UTM parametreleriyle, açıklayıcı etiketleme kuralları, analitik kontrol panelinizde daha eksiksiz bir hikaye anlatmaya yardımcı olabilir. Örneğin Instapage'de, bağlantınızı tıklayan kişilere sunmak istediğiniz her kişiselleştirilmiş deneyim için UTM parametreleri ayarlayabilirsiniz:

Instapage Kişiselleştirme UTM özelliği

Instapage Kişiselleştirme UTM atıf yayını

Analiz aracı, sizin açınızdan tam olarak ne yaşadıklarını gösterecektir. Her bir UTM parametresi, önceden tanımlanmış etiketlerinize göre bu veri yığınını daha kolay sıralamanıza yardımcı olacaktır.

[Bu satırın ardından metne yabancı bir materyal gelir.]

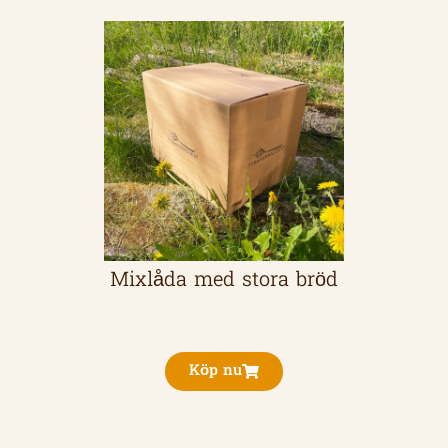
Mixlåda med stora bröd
Köp nu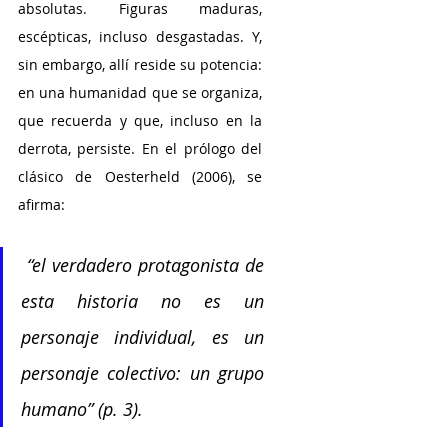
absolutas. Figuras maduras, 
escépticas, incluso desgastadas. Y, 
sin embargo, allí reside su potencia: 
en una humanidad que se organiza, 
que recuerda y que, incluso en la 
derrota, persiste. En el prólogo del 
clásico de Oesterheld (2006), se 
afirma:
 “el verdadero protagonista de 
esta historia no es un 
personaje individual, es un 
personaje colectivo: un grupo 
humano” (p. 3). 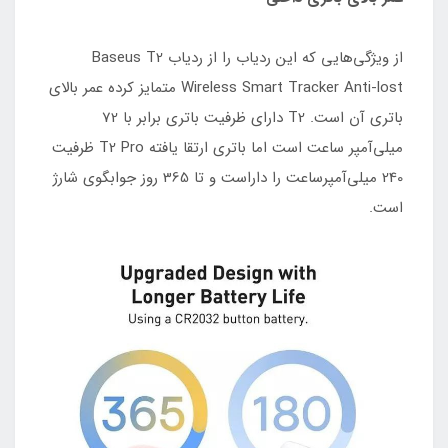
از ویژگی‌هایی که این ردیاب را از ردیاب Baseus T2
Wireless Smart Tracker Anti-lost متمایز کرده عمر بالای
باتری آن است. T2 دارای ظرفیت باتری برابر با 72
میلی‌آمپر ساعت است اما باتری ارتقا یافته T2 Pro ظرفیت
240 میلی‌آمپرساعت را داراست و تا 365 روز جوابگوی شارژ
است.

Daha iyi bir reklam ilişkilendirme türüyle başlayın

Tüm reklam ilişkilendirme modellerine uyan tek bir model yoktur. Her biri kendi durumunda değerlidir. B2B pazarlamacılarının çoklu dokunmayı tercih edebileceği durumlarda, daha kısa satın alma yolculuğuna sahip B2C işletmelerinin karmaşıklığa ihtiyacı olmayabilir.

Hangisini seçerseniz seçin, UTM parametreleri, farklı modeller kullanan platformlar arasındaki karışıklığı en aza indirmek, verileri daha iyi sıralamanıza ve daha fazla ayrıntıya dayalı olarak daha iyi kararlar almanıza yardımcı olmak için değerli bir katkıdır.

Reklam ilişkilendirme yardımıyla nasıl daha iyi, daha alakalı kullanıcı deneyimleri sağlayabileceğinizi öğrenmek ister misiniz? Instapage Kişiselleştirme Çözümünün demosunu edinin.